I would go either with the Taurus or the RIA


----------



## TcRoc

I am in the debate myself as to my 1st 1911.
Can't decide what to get,actually frustrating me.lol


----------



## hawcer

TcRoc said:


> I am in the debate myself as to my 1st 1911.
> Can't decide what to get,actually frustrating me.lol


Been there,Done that....I was looking to by my first "new" 1911.Had my heart set on a Kimber Pro-carry II....by the time I saved up my hard earned dough and went to buy it...they jacked the price up $100...Can you say ,WTF?

Needless to say,I walked out of the store with a new IMI Baby Desert Eagle ,100rds of 40s&w ammo and a smile on my face...I also had 200 extra bucks in my pocket I didn't have to spend! 

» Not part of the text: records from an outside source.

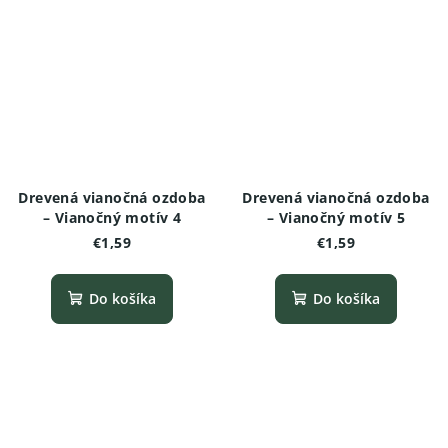
Drevená vianočná ozdoba
Drevená vianočná ozdoba
– Vianočný motív 4
– Vianočný motív 5
€1,59
€1,59
Do košíka
Do košíka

Don't burn yourself out looking...go get one,NOW!


----------



## forestranger

*RIA Tactical*










Know some folks look down on it, but have owned a bunch of 1911s & this one has impressed me. 500 rds w/o a burp, accurate and $480. Got it for truck gun but I'm rethinking that?


----------



## DevilsJohnson

Really for a 1st 1911 all one can say is how do you want it to perform and how much you want to spend. There are some really nice lower cost ones. the PT1911 and the RIA are two great examples. Ny first was a Springfield and I'm glad it was. I knew many people with Kimbers and the like and I really didn't like them as much..not sure why really, they just didn't feel right. anyway, I picked up the Springer and I knew it was the one for me. i still have that 1911 and it's always treated me right. I do my part and it does it's.

I've bought several others since then both higher end and some less expensive ones. The one thing I have found with a 1911 is there has yet to be one out the box I don't want to do something to to make it better for me. I find it harder to pay top money for a gun that I will take apart and replace several of the parts. So I but more mower cost ones and do it. The only one I have not changed much at all was the Taurus PT1911SS. It's just nice..Tight out of the box it was really nice. My loaded RIA I didn't do a lot to either.

If I had it to do over I'd still go with a Springfield...But the Taurus and hte RIA are nice guns and really should be looked at more by anyone looking to get a 1911.:watching:


----------



## KansKd

In my honest opinion, the best piece for the money especially with the discount, would be the S&W. I have the Taurus and the RIA. Like them both, but its a coin toss between them. If this is your first and you can squeek into the $800 range, S&W or SA loaded, if not, then RIA then Taurus. RIA over Taurus mainly because of customer service. Just my 2 cents worth.


----------



## Centerfired9mm

I went to the shop for my first one looking to buy a Springfield. I love the way it fits my hand and points. I left with a Kimber because the Springers were all on back order. This is the only gun I've ever had that shoots this well out of the box.

I love it. Springfield will have to wait until next time.


----------



## babs

Ladies and Gents,
I was just messin' around on Bud's site for cleaning supplies, etc.. I saw this....

http://www.budsgunshop.com/catalog/product_info.php/cPath/778/products_id/411534919

Ok... I dunno what you think of Sig 1911's around this site, but I know regular Sig's are considered pretty darn good in these parts.. But, this appears to me to be quite a deal if Sig makes a good 1911... $599!!

Anyway, thought I'd share.. I know nothing of Sig 1911's but here ya go. :mrgreen: Infact I'm a little PO'd I already blew the wad on a p226 before seeing this gun.


----------



## hawcer

Darn that looks nice.... :smt023

Maybe I could get one with the May Economic stimulous Check I'm supposed to get .


----------



## Sigma_6

*Smith&wesson*

I personally like the springfields as well. I just bought a gently used GI model off of a friend of mine for $250.00 and am lovin it so far. Just stay away from the Charles Daly 1911's had nuthin but problems with the one I had. But the best bang for the buck IMO would be the Taurus PT1911. Just my 2cents worth.


----------



## Tactical Tom

*R.i.a*

IMO the Rock Island Armory is the best bang for the $ :smt023 It shoots great & is a solid gun , Got mine for $369.00 NIB ! It's the GI model.


----------



## bscinar

I would take a long look at the RIA Tactical - I love mine and it is about $150 Less OTD than the Taurus. Fit and function on mine have been perfect with just over 600 rounds so far.


----------